■ Supplied data:
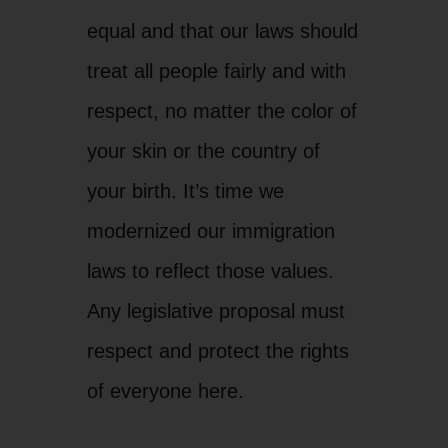
equal and that our laws should
treat all people fairly and with
respect, no matter the color of
your skin or the country of
your birth. It’s time we
modernized our immigration
laws to reflect those values.
Any legislative proposal must
respect and protect the rights
of everyone here.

■ Work to complete:
Leave the pictures out and copy the rest of the data exactly.

■ Response below:
equal and that our laws should
treat all people fairly and with
respect, no matter the color of
your skin or the country of
your birth. It’s time we
modernized our immigration
laws to reflect those values.
Any legislative proposal must
respect and protect the rights
of everyone here.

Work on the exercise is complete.